Тот же академик откликнулся сразу после войны на премьеру во Франции первой пьесы Пиранделло, написав, что ее автор—шарлатан, о котором не стоит больше говорить. Искренность нашего критика, правда, сомнений не вызывает, ибо он простодушно признался одному журналисту: «Я ни разу не ошибался». Еще один критик писал о моих «Стульях»: «Все это ничего не стоит, один бессвязный разговор», что не помешало

ему же впоследствии, откликаясь на другой спектакль, утверждать, что этот последний просто жалок и, что еще более удивительно, ему «очень понравились “Стулья”».

Я все больше привыкаю ко всему этому, до такой степени, что мне начинает казаться правилом, когда меня возят по грязи за новую пьесу негаданные почитатели предыдущих моих пьес именно ради тех предыдущих пьес, забыв, что и те пьесы они валяли в грязи.

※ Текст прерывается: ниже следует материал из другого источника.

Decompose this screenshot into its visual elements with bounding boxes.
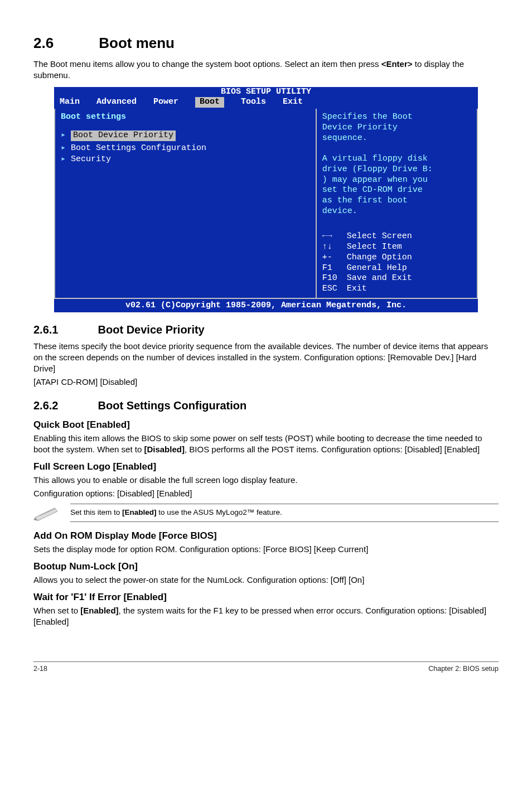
bios-fn-key-row: F1General Help — [322, 263, 471, 274]
chapter-label: Chapter 2: BIOS setup — [428, 664, 499, 674]
bios-menu-item-label: Boot Settings Configuration — [71, 143, 206, 153]
note-row: Set this item to [Enabled] to use the AS… — [33, 504, 499, 521]
bios-help-line: drive (Floppy Drive B: — [322, 165, 471, 175]
note-pre: Set this item to — [70, 508, 122, 516]
add-on-rom-heading: Add On ROM Display Mode [Force BIOS] — [33, 530, 499, 543]
bios-help-line: device. — [322, 206, 471, 217]
bios-footer: v02.61 (C)Copyright 1985-2009, American … — [54, 299, 478, 312]
quick-boot-bold: [Disabled] — [144, 445, 185, 454]
bios-tab-boot[interactable]: Boot — [195, 97, 224, 108]
bios-tab-tools[interactable]: Tools — [241, 97, 266, 108]
bios-fn-key-row: ↑↓Select Item — [322, 242, 471, 253]
full-screen-logo-p2: Configuration options: [Disabled] [Enabl… — [33, 488, 499, 499]
bios-help-line: A virtual floppy disk — [322, 154, 471, 165]
bios-menu-item-label: Security — [71, 154, 111, 164]
numlock-heading: Bootup Num-Lock [On] — [33, 561, 499, 573]
page-number: 2-18 — [33, 664, 47, 674]
submenu-arrow-icon: ▸ — [61, 143, 71, 154]
bios-help-line: sequence. — [322, 133, 471, 144]
sub261-p1: These items specify the boot device prio… — [33, 341, 499, 375]
bios-help-text: Specifies the BootDevice Prioritysequenc… — [322, 112, 471, 217]
bios-tab-power[interactable]: Power — [153, 97, 178, 108]
bios-fn-key-row: ←→Select Screen — [322, 231, 471, 242]
submenu-arrow-icon: ▸ — [61, 131, 71, 141]
bios-fn-key: F1 — [322, 263, 347, 274]
quick-boot-post: , BIOS performs all the POST items. Conf… — [185, 445, 480, 454]
sub261-p2: [ATAPI CD-ROM] [Disabled] — [33, 376, 499, 388]
sub-number-261: 2.6.1 — [33, 322, 95, 337]
wait-f1-pre: When set to — [33, 606, 80, 615]
svg-marker-0 — [35, 508, 57, 520]
sub-heading-262: 2.6.2 Boot Settings Configuration — [33, 398, 499, 413]
intro-pre: The Boot menu items allow you to change … — [33, 59, 381, 69]
sub-number-262: 2.6.2 — [33, 398, 95, 413]
sub-heading-261: 2.6.1 Boot Device Priority — [33, 322, 499, 337]
bios-fn-key-row: F10Save and Exit — [322, 273, 471, 284]
quick-boot-text: Enabling this item allows the BIOS to sk… — [33, 433, 499, 456]
pencil-icon — [33, 505, 59, 521]
wait-f1-heading: Wait for 'F1' If Error [Enabled] — [33, 591, 499, 604]
bios-help-line: ) may appear when you — [322, 175, 471, 186]
bios-fn-key: +- — [322, 253, 347, 263]
bios-fn-desc: Select Screen — [347, 231, 412, 241]
bios-tab-bar: MainAdvancedPowerBootToolsExit — [54, 97, 478, 109]
wait-f1-text: When set to [Enabled], the system waits … — [33, 605, 499, 628]
bios-fn-key-row: +-Change Option — [322, 253, 471, 263]
wait-f1-bold: [Enabled] — [80, 606, 118, 615]
bios-fn-keys: ←→Select Screen↑↓Select Item+-Change Opt… — [322, 221, 471, 294]
note-post: to use the ASUS MyLogo2™ feature. — [157, 508, 282, 516]
full-screen-logo-heading: Full Screen Logo [Enabled] — [33, 461, 499, 474]
bios-fn-desc: Change Option — [347, 253, 412, 262]
full-screen-logo-p1: This allows you to enable or disable the… — [33, 475, 499, 486]
numlock-text: Allows you to select the power-on state … — [33, 574, 499, 586]
bios-menu-item-label: Boot Device Priority — [71, 131, 176, 141]
bios-fn-desc: Save and Exit — [347, 273, 412, 283]
bios-right-panel: Specifies the BootDevice Prioritysequenc… — [317, 109, 477, 298]
bios-tab-exit[interactable]: Exit — [283, 97, 303, 108]
add-on-rom-text: Sets the display mode for option ROM. Co… — [33, 544, 499, 555]
bios-help-line: as the first boot — [322, 196, 471, 206]
bios-fn-desc: General Help — [347, 263, 407, 273]
bios-left-panel: Boot settings ▸Boot Device Priority▸Boot… — [55, 109, 317, 298]
bios-fn-key: ←→ — [322, 231, 347, 242]
bios-fn-key-row: ESCExit — [322, 284, 471, 294]
section-heading: 2.6 Boot menu — [33, 33, 499, 53]
bios-tab-main[interactable]: Main — [60, 97, 80, 108]
bios-fn-desc: Exit — [347, 284, 367, 293]
bios-screen: BIOS SETUP UTILITY MainAdvancedPowerBoot… — [54, 87, 478, 312]
note-bold: [Enabled] — [122, 508, 157, 516]
bios-help-line: set the CD-ROM drive — [322, 185, 471, 196]
bios-help-line — [322, 143, 471, 154]
quick-boot-heading: Quick Boot [Enabled] — [33, 419, 499, 432]
section-intro: The Boot menu items allow you to change … — [33, 59, 499, 81]
section-number: 2.6 — [33, 33, 95, 53]
note-text: Set this item to [Enabled] to use the AS… — [70, 504, 499, 521]
bios-panel-title: Boot settings — [61, 112, 310, 123]
bios-fn-key: F10 — [322, 273, 347, 284]
bios-fn-key: ESC — [322, 284, 347, 294]
page-footer: 2-18 Chapter 2: BIOS setup — [33, 661, 499, 674]
intro-bold: <Enter> — [381, 59, 413, 69]
sub-title-262: Boot Settings Configuration — [98, 399, 247, 412]
bios-tab-advanced[interactable]: Advanced — [96, 97, 137, 108]
submenu-arrow-icon: ▸ — [61, 154, 71, 165]
bios-fn-key: ↑↓ — [322, 242, 347, 253]
bios-help-line: Device Priority — [322, 123, 471, 133]
sub-title-261: Boot Device Priority — [98, 323, 205, 336]
bios-fn-desc: Select Item — [347, 242, 402, 252]
bios-title: BIOS SETUP UTILITY — [54, 87, 478, 98]
bios-help-line: Specifies the Boot — [322, 112, 471, 123]
bios-body: Boot settings ▸Boot Device Priority▸Boot… — [54, 109, 478, 299]
section-title-text: Boot menu — [99, 35, 175, 51]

Если бы у наивного автора еще теплилась надежда на обзаведение друзьями среди братии, занимающейся цензурой и критикой, и на обращение этой критики себе на пользу, чтобы она открыла ему глаза на его собственное творчество, и если бы он был в придачу автором пьесы «Носорог», его сердце переполнилось бы смятением и разочарованием — настолько разошлись мнения об этой пьесе. Противоречия вызвали и ее драматургические достоинства, и построение, и смысл, который в ней можно отыскать, и значение, и режиссура, и возможность идентифицировать автора и главного героя. Наконец дошло до того, что одни упрекали автора за ангажированность его пьесы, усматривая в ней «идею», тогда как другие по тем же причинам засыпали его похвалами, а третьи пришли к выводу, что никакой идеи в пьесе не содержится и что для одних хорошо, для других, наоборот, хуже некуда!